Aurelio corrió donde estaba recostado el tío y pidió alcohol puro a Sacarías. Él se untó en las palmas y aproximó al olfato para que respire y aspire, simultáneamente friccionó el tórax. ¡El tío de pronto recuperó! Nos llevamos un segundo susto de la noche. Debió ser tres de la madrugada. Sacarías nos invitó singani en una pequeña tutuma y con eso el frío que sentíamos se sosegó.
Continuamos descendiendo en dirección al campamento de la mina abandonada.
—Hay oraciones en esta mina —comentaron las chicas asustadas e indispuestas de aproximarse más.
—En esos horarios la mina se las traga a las personas —murmuraron.
Tío Domingo, Sacarías, Aurelio y yo desconfiábamos de esos comentarios y acabamos obedeciendo, optando por dormir alrededor de una fogata.
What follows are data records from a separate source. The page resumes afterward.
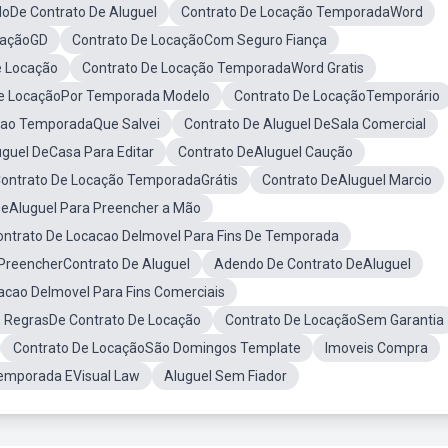
loDe Contrato De Aluguel
Contrato De Locação TemporadaWord
caçãoGD
Contrato De LocaçãoCom Seguro Fiança
e Locação
Contrato De Locação TemporadaWord Gratis
De LocaçãoPor Temporada Modelo
Contrato De LocaçãoTemporário
cao TemporadaQue Salvei
Contrato De Aluguel DeSala Comercial
uguel DeCasa Para Editar
Contrato DeAluguel Caução
ontrato De Locação TemporadaGrátis
Contrato DeAluguel Marcio
DeAluguel Para Preencher a Mão
ontrato De Locacao DeImovel Para Fins De Temporada
reencherContrato De Aluguel
Adendo De Contrato DeAluguel
acao DeImovel Para Fins Comerciais
 RegrasDe Contrato De Locação
Contrato De LocaçãoSem Garantia
Contrato De LocaçãoSão Domingos Template
Imoveis Compra
emporada EVisual Law
Aluguel Sem Fiador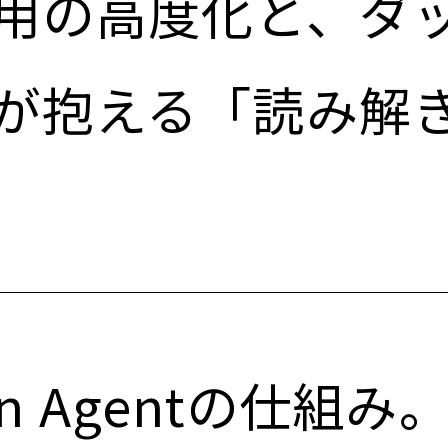
用の高度化と、ダ
が抱える「読み解
ion Agentの仕組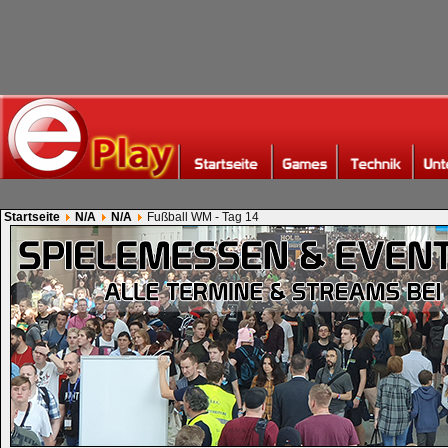
Startseite
N/A
N/A
Fußball WM - Tag 14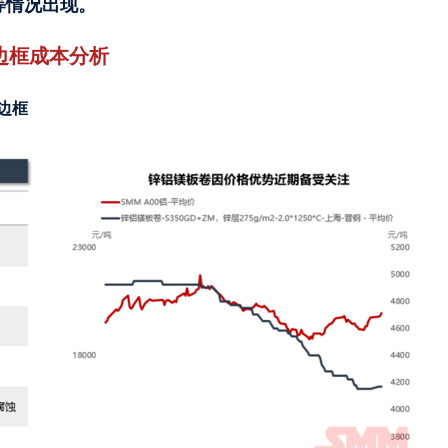
”等情况出现。
边框成本分析
边框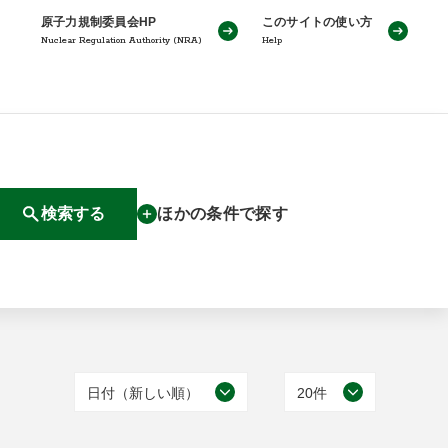
原子力規制委員会HP
このサイトの使い方
Nuclear Regulation Authority (NRA)
Help
検索する
ほかの条件で探す
日付（新しい順）
20件
日付（古い順）
20件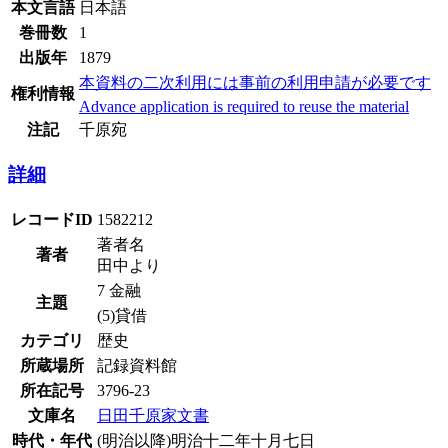
本文言語
日本語
巻冊数
1
出版年
1879
本資料の二次利用には事前の利用申請が必要です
権利情報
Advance application is required to reuse the material
注記
千原宛
詳細
レコードID
1582212
著者名
著者
田中より
7 金融
主題
(5)貸借
カテゴリ
歴史
所蔵場所
記録資料館
所在記号
3796-23
文庫名
日田千原家文書
時代・年代
(明治以降)明治十二年十月七日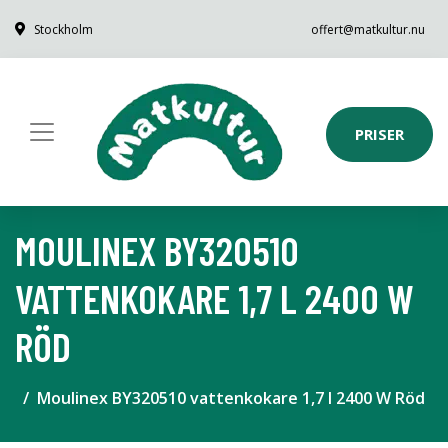
Stockholm
offert@matkultur.nu
PRISER
MOULINEX BY320510
VATTENKOKARE 1,7 L 2400 W
RÖD
Moulinex BY320510 vattenkokare 1,7 l 2400 W Röd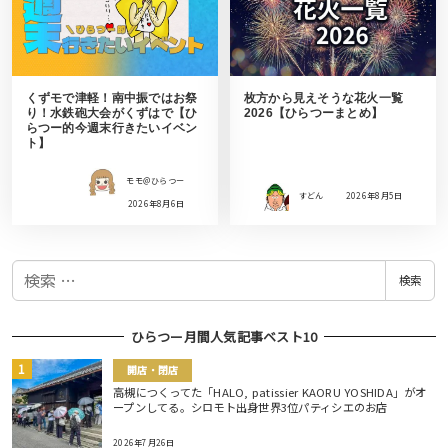
くずモで津軽！南中振ではお祭
枚方から見えそうな花火一覧
り！水鉄砲大会がくずはで【ひ
2026【ひらつーまとめ】
らつー的今週末行きたいイベン
ト】
モモ＠ひらつー
すどん
2026年8月5日
2026年8月6日
検
検索
索
ひらつー月間人気記事ベスト10
開店・閉店
高槻につくってた「HALO, patissier KAORU YOSHIDA」がオ
ープンしてる。シロモト出身世界3位パティシエのお店
2026年7月26日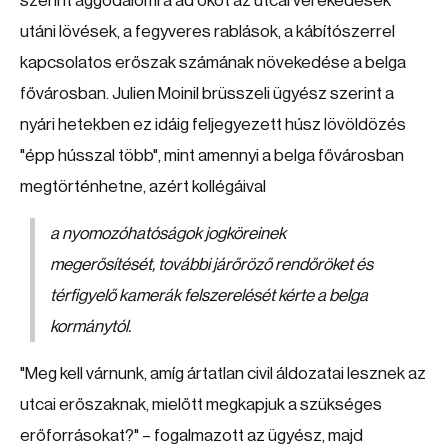
szerint aggodalomra ad okot az utcai verekedések
utáni lövések, a fegyveres rablások, a kábítószerrel
kapcsolatos erőszak számának növekedése a belga
fővárosban. Julien Moinil brüsszeli ügyész szerint a
nyári hetekben ez idáig feljegyezett húsz lövöldözés
"épp hússzal több", mint amennyi a belga fővárosban
megtörténhetne, azért kollégáival
a nyomozóhatóságok jogköreinek
megerősítését, további járőröző rendőröket és
térfigyelő kamerák felszerelését kérte a belga
kormánytól.
"Meg kell várnunk, amíg ártatlan civil áldozatai lesznek az
utcai erőszaknak, mielőtt megkapjuk a szükséges
erőforrásokat?" – fogalmazott az ügyész, majd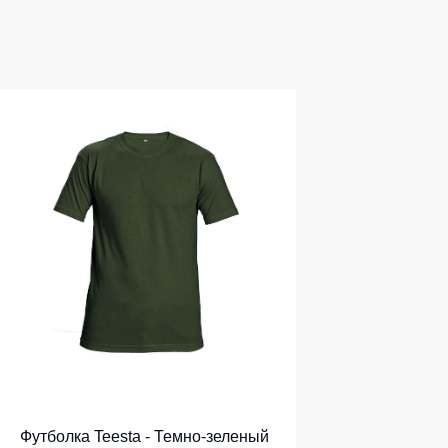
Футболка Teesta - Темно-зеленый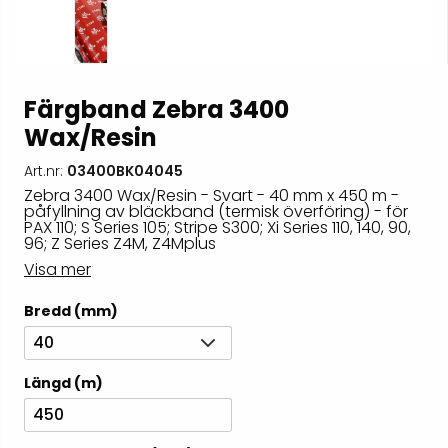
Färgband Zebra 3400
Wax/Resin
Art.nr:
03400BK04045
Zebra 3400 Wax/Resin - Svart - 40 mm x 450 m -
påfyllning av bläckband (termisk överföring) - för
PAX 110; S Series 105; Stripe S300; Xi Series 110, 140, 90,
96; Z Series Z4M, Z4Mplus
Visa mer
Bredd (mm)
40
Längd (m)
450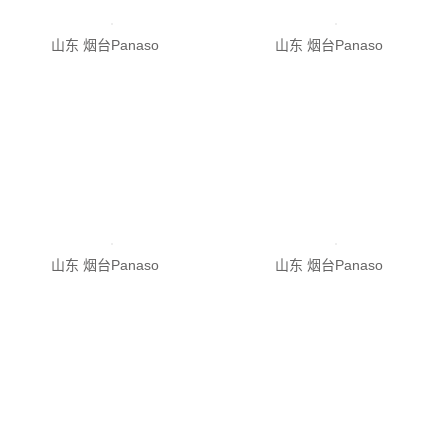
山东 烟台Panaso
山东 烟台Panaso
山东 烟台Panaso
山东 烟台Panaso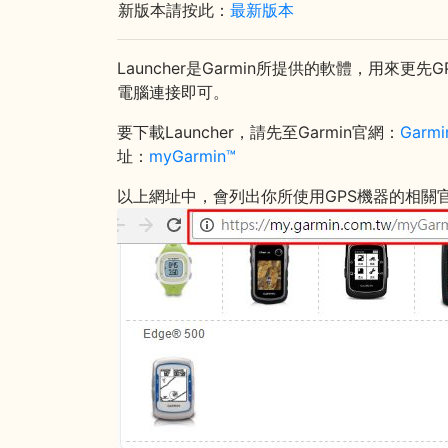
新版本請按此：
最新版本
Launcher是Garmin所提供的軟體，用
電腦連接即可。
要下載Launcher，請先至Garmin官網：
Garm
址：
myGarmin™
以上網址中，會列出你所使用GPS機器的相關官方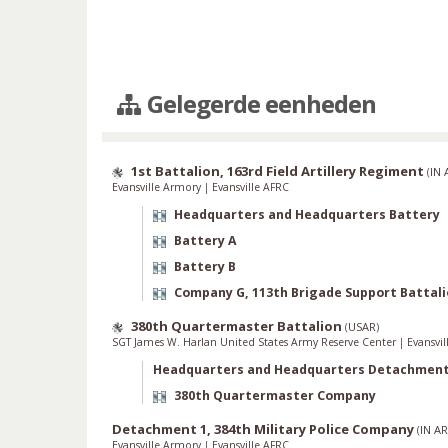
Gelegerde eenheden
1st Battalion, 163rd Field Artillery Regiment
(
IN
Evansville Armory
|
Evansville AFRC
Headquarters and Headquarters Battery
Battery A
Battery B
Company G, 113th Brigade Support Battal
380th Quartermaster Battalion
(
USAR
)
SGT James W. Harlan United States Army Reserve Center
|
Evansvi
Headquarters and Headquarters Detachmen
380th Quartermaster Company
Detachment 1, 384th Military Police Company
(
IN A
Evansville Armory
|
Evansville AFRC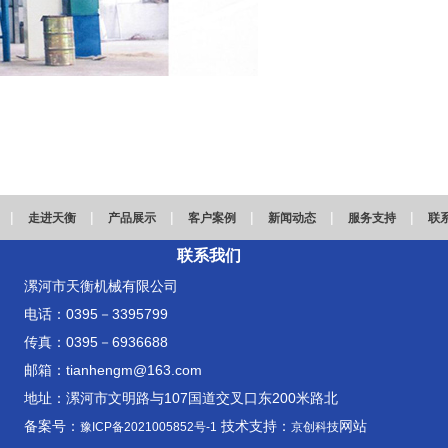
|
|
|
|
|
|
走进天衡
产品展示
客户案例
新闻动态
服务支持
联
联系我们
漯河市天衡机械有限公司
电话：0395－3395799
传真：0395－6936688
邮箱：tianhengm@163.com
地址：漯河市文明路与107国道交叉口东200米路北
备案号：
技术支持：
网站
豫ICP备2021005852号-1
京创科技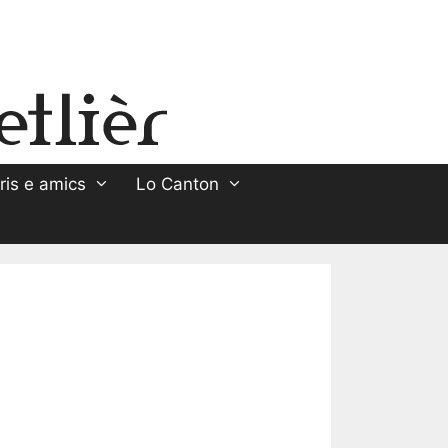
ris e amics
Lo Canton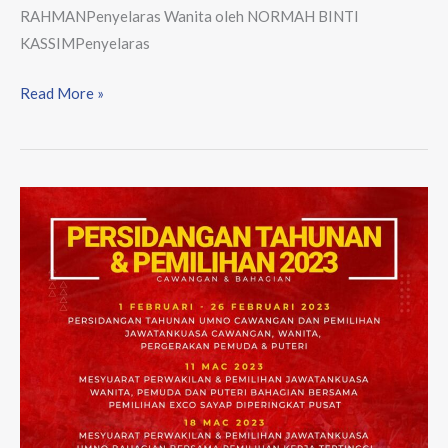
RAHMANPenyelaras Wanita oleh NORMAH BINTI
KASSIMPenyelaras
Read More »
Tarikh
Persidangan
Tahunan
Dan
Pemilihan
Umno
2023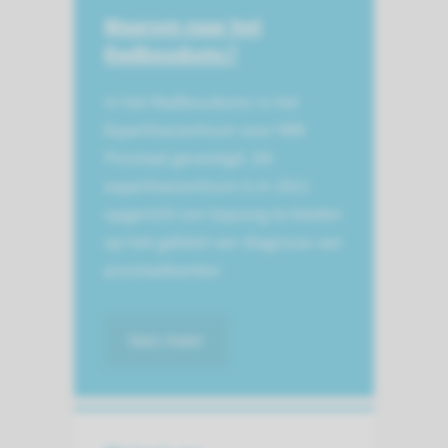
Waarom naar het
Radboudumc?
In het Radboudumc is het
Expertisecentrum voor MRI
Prostaat gevestigd. Dit
expertisecentrum is in 2011
opgericht om topzorg te bieden
op het gebied van diagnose van
prostaatkanker.
lees meer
Solo amanecidos pasamos por la mina. Con hambre, con mucho frío, con sueño y con los sustos que tuvimos la pasamos anecdótica la noche de luminaria. A pesar de ello, varios corrieron entusiasmados a sus casas por sus bandejas para luego encontrarse en el río. En la mañana de San Juan acostumbran a jugar con agua. Dicen que el agua hasta mediodía es bendecida, rociaban a los animales y a todo cuanto haya en casa.